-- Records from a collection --
----
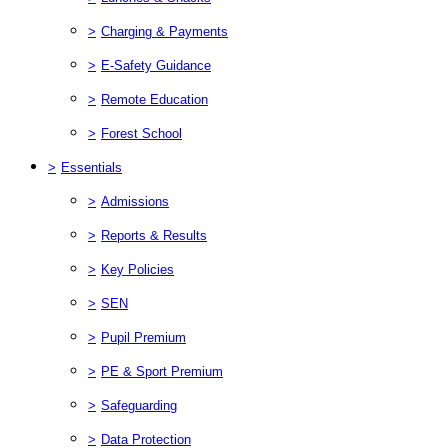
>
Charging & Payments
>
E-Safety Guidance
>
Remote Education
>
Forest School
>
Essentials
>
Admissions
>
Reports & Results
>
Key Policies
>
SEN
>
Pupil Premium
>
PE & Sport Premium
>
Safeguarding
>
Data Protection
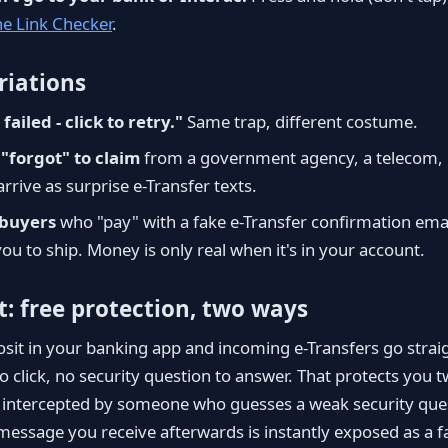
he Link Checker
.
iations
failed - click to retry."
Same trap, different costume.
"forgot" to claim
from a government agency, a telecom, or
rrive as surprise e-Transfer texts.
buyers
who "pay" with a fake e-Transfer confirmation ema
ou to ship. Money is only real when it's in your account.
t: free protection, two ways
sit in your banking app and incoming e-Transfers go straig
to click, no security question to answer. That protects you t
e intercepted by someone who guesses a weak security que
" message you receive afterwards is instantly exposed as a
----
-- Work request --
Working from the records above, write out verbatim only the lines from the line containing "he Link Checker" through the line containing "ou to ship.".

-- Output of the exercise --
he Link Checker
.
iations
failed - click to retry."
Same trap, different costume.
"forgot" to claim
from a government agency, a telecom, or
rrive as surprise e-Transfer texts.
buyers
who "pay" with a fake e-Transfer confirmation ema
ou to ship. Money is only real when it's in your account.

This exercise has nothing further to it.